Records drawn from a dataset
= = = = = = =
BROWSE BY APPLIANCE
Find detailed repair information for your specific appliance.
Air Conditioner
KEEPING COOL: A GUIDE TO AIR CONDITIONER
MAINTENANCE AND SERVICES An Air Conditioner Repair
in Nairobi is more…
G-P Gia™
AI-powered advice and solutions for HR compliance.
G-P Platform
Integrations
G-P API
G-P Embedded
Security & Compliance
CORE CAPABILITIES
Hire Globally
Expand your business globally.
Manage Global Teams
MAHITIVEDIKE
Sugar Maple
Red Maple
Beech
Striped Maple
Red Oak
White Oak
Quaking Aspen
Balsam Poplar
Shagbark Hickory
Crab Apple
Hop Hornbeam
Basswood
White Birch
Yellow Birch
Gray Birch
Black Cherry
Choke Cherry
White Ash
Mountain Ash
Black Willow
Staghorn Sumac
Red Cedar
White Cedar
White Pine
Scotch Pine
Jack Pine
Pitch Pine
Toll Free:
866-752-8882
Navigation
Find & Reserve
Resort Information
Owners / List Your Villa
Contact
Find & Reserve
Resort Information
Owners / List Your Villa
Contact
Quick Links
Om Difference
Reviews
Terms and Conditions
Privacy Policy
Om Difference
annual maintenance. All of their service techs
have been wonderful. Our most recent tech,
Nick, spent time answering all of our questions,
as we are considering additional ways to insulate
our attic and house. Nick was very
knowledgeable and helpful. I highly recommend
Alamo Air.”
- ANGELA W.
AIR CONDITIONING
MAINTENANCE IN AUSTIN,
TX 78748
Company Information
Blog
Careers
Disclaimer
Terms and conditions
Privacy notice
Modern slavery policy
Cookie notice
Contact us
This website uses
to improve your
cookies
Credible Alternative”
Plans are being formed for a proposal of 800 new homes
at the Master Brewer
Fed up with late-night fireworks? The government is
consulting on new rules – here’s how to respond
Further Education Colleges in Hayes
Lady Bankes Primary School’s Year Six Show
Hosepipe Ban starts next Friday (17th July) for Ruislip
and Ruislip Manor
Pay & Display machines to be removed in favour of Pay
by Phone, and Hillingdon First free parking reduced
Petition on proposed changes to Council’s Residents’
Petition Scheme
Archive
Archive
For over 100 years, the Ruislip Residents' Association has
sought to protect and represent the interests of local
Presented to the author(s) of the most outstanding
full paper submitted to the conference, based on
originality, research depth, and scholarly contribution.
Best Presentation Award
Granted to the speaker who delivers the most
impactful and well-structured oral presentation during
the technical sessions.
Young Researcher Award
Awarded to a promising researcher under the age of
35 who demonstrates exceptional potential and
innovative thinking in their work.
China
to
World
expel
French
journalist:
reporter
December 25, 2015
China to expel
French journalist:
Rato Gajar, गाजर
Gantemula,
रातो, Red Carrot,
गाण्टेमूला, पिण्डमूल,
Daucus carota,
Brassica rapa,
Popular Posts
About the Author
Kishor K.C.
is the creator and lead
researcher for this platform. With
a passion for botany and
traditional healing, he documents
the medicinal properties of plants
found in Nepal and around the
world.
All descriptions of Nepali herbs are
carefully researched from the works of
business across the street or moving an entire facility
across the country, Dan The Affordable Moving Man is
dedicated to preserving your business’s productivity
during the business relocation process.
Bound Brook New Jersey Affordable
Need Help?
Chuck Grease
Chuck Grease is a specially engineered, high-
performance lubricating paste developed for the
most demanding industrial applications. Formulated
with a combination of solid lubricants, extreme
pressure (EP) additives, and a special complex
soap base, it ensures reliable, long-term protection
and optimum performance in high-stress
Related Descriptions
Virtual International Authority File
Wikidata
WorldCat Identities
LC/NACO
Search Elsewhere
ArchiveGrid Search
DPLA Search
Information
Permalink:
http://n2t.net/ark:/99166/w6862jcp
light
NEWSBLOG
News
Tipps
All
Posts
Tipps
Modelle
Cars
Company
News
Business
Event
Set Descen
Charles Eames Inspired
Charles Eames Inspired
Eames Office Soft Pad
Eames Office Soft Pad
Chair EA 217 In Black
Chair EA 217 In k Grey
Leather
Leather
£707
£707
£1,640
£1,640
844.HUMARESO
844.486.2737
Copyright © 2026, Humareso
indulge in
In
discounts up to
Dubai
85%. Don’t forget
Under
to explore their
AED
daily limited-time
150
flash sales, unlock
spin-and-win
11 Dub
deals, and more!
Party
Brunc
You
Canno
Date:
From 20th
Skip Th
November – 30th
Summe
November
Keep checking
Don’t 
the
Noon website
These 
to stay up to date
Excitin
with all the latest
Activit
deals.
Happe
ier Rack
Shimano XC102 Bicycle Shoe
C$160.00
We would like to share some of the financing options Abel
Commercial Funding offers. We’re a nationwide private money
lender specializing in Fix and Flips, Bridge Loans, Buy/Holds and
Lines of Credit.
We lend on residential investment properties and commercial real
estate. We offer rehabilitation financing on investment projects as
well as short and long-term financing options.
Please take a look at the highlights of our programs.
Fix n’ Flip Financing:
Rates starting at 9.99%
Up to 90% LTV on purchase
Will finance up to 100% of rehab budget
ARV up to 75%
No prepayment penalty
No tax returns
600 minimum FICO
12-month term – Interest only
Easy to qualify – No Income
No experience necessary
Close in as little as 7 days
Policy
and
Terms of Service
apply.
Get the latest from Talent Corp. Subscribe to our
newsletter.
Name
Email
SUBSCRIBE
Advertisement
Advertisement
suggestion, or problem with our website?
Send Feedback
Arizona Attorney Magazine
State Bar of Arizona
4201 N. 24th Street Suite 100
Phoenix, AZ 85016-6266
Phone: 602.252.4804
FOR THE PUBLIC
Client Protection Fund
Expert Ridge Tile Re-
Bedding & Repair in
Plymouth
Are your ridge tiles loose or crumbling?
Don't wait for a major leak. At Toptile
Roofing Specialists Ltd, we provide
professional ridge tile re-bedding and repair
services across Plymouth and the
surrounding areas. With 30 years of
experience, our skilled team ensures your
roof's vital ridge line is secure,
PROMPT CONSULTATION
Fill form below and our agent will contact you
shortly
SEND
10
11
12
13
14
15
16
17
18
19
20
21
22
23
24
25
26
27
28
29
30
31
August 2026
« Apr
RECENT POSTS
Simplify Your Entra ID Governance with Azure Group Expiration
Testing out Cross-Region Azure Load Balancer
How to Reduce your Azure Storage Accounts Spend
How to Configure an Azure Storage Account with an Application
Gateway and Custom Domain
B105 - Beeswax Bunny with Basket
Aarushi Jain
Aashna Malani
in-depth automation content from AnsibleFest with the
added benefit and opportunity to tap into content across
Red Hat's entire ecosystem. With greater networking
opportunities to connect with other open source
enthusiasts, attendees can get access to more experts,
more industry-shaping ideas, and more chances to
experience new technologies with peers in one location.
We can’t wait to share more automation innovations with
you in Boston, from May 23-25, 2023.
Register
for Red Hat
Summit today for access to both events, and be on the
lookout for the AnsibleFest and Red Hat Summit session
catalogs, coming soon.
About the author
= = = = = = =
**Task directions:**
Each record must be transcribed word for word.

**Answer for the task:**
BROWSE BY APPLIANCE
Find detailed repair information for your specific appliance.
Air Conditioner
KEEPING COOL: A GUIDE TO AIR CONDITIONER
MAINTENANCE AND SERVICES An Air Conditioner Repair
in Nairobi is more…
G-P Gia™
AI-powered advice and solutions for HR compliance.
G-P Platform
Integrations
G-P API
G-P Embedded
Security & Compliance
CORE CAPABILITIES
Hire Globally
Expand your business globally.
Manage Global Teams
MAHITIVEDIKE
Sugar Maple
Red Maple
Beech
Striped Maple
Red Oak
White Oak
Quaking Aspen
Balsam Poplar
Shagbark Hickory
Crab Apple
Hop Hornbeam
Basswood
White Birch
Yellow Birch
Gray Birch
Black Cherry
Choke Cherry
White Ash
Mountain Ash
Black Willow
Staghorn Sumac
Red Cedar
White Cedar
White Pine
Scotch Pine
Jack Pine
Pitch Pine
Toll Free:
866-752-8882
Navigation
Find & Reserve
Resort Information
Owners / List Your Villa
Contact
Find & Reserve
Resort Information
Owners / List Your Villa
Contact
Quick Links
Om Difference
Reviews
Terms and Conditions
Privacy Policy
Om Difference
annual maintenance. All of their service techs
have been wonderful. Our most recent tech,
Nick, spent time answering all of our questions,
as we are considering additional ways to insulate
our attic and house. Nick was very
knowledgeable and helpful. I highly recommend
Alamo Air.”
- ANGELA W.
AIR CONDITIONING
MAINTENANCE IN AUSTIN,
TX 78748
Company Information
Blog
Careers
Disclaimer
Terms and conditions
Privacy notice
Modern slavery policy
Cookie notice
Contact us
This website uses
to improve your
cookies
Credible Alternative”
Plans are being formed for a proposal of 800 new homes
at the Master Brewer
Fed up with late-night fireworks? The government is
consulting on new rules – here’s how to respond
Further Education Colleges in Hayes
Lady Bankes Primary School’s Year Six Show
Hosepipe Ban starts next Friday (17th July) for Ruislip
and Ruislip Manor
Pay & Display machines to be removed in favour of Pay
by Phone, and Hillingdon First free parking reduced
Petition on proposed changes to Council’s Residents’
Petition Scheme
Archive
Archive
For over 100 years, the Ruislip Residents' Association has
sought to protect and represent the interests of local
Presented to the author(s) of the most outstanding
full paper submitted to the conference, based on
originality, research depth, and scholarly contribution.
Best Presentation Award
Granted to the speaker who delivers the most
impactful and well-structured oral presentation during
the technical sessions.
Young Researcher Award
Awarded to a promising researcher under the age of
35 who demonstrates exceptional potential and
innovative thinking in their work.
China
to
World
expel
French
journalist:
reporter
December 25, 2015
China to expel
French journalist:
Rato Gajar, गाजर
Gantemula,
रातो, Red Carrot,
गाण्टेमूला, पिण्डमूल,
Daucus carota,
Brassica rapa,
Popular Posts
About the Author
Kishor K.C.
is the creator and lead
researcher for this platform. With
a passion for botany and
traditional healing, he documents
the medicinal properties of plants
found in Nepal and around the
world.
All descriptions of Nepali herbs are
carefully researched from the works of
business across the street or moving an entire facility
across the country, Dan The Affordable Moving Man is
dedicated to preserving your business’s productivity
during the business relocation process.
Bound Brook New Jersey Affordable
Need Help?
Chuck Grease
Chuck Grease is a specially engineered, high-
performance lubricating paste developed for the
most demanding industrial applications. Formulated
with a combination of solid lubricants, extreme
pressure (EP) additives, and a special complex
soap base, it ensures reliable, long-term protection
and optimum performance in high-stress
Related Descriptions
Virtual International Authority File
Wikidata
WorldCat Identities
LC/NACO
Search Elsewhere
ArchiveGrid Search
DPLA Search
Information
Permalink:
http://n2t.net/ark:/99166/w6862jcp
light
NEWSBLOG
News
Tipps
All
Posts
Tipps
Modelle
Cars
Company
News
Business
Event
Set Descen
Charles Eames Inspired
Charles Eames Inspired
Eames Office Soft Pad
Eames Office Soft Pad
Chair EA 217 In Black
Chair EA 217 In k Grey
Leather
Leather
£707
£707
£1,640
£1,640
844.HUMARESO
844.486.2737
Copyright © 2026, Humareso
indulge in
In
discounts up to
Dubai
85%. Don’t forget
Under
to explore their
AED
daily limited-time
150
flash sales, unlock
spin-and-win
11 Dub
deals, and more!
Party
Brunc
You
Canno
Date:
From 20th
Skip Th
November – 30th
Summe
November
Keep checking
Don’t 
the
Noon website
These 
to stay up to date
Excitin
with all the latest
Activit
deals.
Happe
ier Rack
Shimano XC102 Bicycle Shoe
C$160.00
We would like to share some of the financing options Abel
Commercial Funding offers. We’re a nationwide private money
lender specializing in Fix and Flips, Bridge Loans, Buy/Holds and
Lines of Credit.
We lend on residential investment properties and commercial real
estate. We offer rehabilitation financing on investment projects as
well as short and long-term financing options.
Please take a look at the highlights of our programs.
Fix n’ Flip Financing:
Rates starting at 9.99%
Up to 90% LTV on purchase
Will finance up to 100% of rehab budget
ARV up to 75%
No prepayment penalty
No tax returns
600 minimum FICO
12-month term – Interest only
Easy to qualify – No Income
No experience necessary
Close in as little as 7 days
Policy
and
Terms of Service
apply.
Get the latest from Talent Corp. Subscribe to our
newsletter.
Name
Email
SUBSCRIBE
Advertisement
Advertisement
suggestion, or problem with our website?
Send Feedback
Arizona Attorney Magazine
State Bar of Arizona
4201 N. 24th Street Suite 100
Phoenix, AZ 85016-6266
Phone: 602.252.4804
FOR THE PUBLIC
Client Protection Fund
Expert Ridge Tile Re-
Bedding & Repair in
Plymouth
Are your ridge tiles loose or crumbling?
Don't wait for a major leak. At Toptile
Roofing Specialists Ltd, we provide
professional ridge tile re-bedding and repair
services across Plymouth and the
surrounding areas. With 30 years of
experience, our skilled team ensures your
roof's vital ridge line is secure,
PROMPT CONSULTATION
Fill form below and our agent will contact you
shortly
SEND
10
11
12
13
14
15
16
17
18
19
20
21
22
23
24
25
26
27
28
29
30
31
August 2026
« Apr
RECENT POSTS
Simplify Your Entra ID Governance with Azure Group Expiration
Testing out Cross-Region Azure Load Balancer
How to Reduce your Azure Storage Accounts Spend
How to Configure an Azure Storage Account with an Application
Gateway and Custom Domain
B105 - Beeswax Bunny with Basket
Aarushi Jain
Aashna Malani
in-depth automation content from AnsibleFest with the
added benefit and opportunity to tap into content across
Red Hat's entire ecosystem. With greater networking
opportunities to connect with other open source
enthusiasts, attendees can get access to more experts,
more industry-shaping ideas, and more chances to
experience new technologies with peers in one location.
We can’t wait to share more automation innovations with
you in Boston, from May 23-25, 2023.
Register
for Red Hat
Summit today for access to both events, and be on the
lookout for the AnsibleFest and Red Hat Summit session
catalogs, coming soon.
About the author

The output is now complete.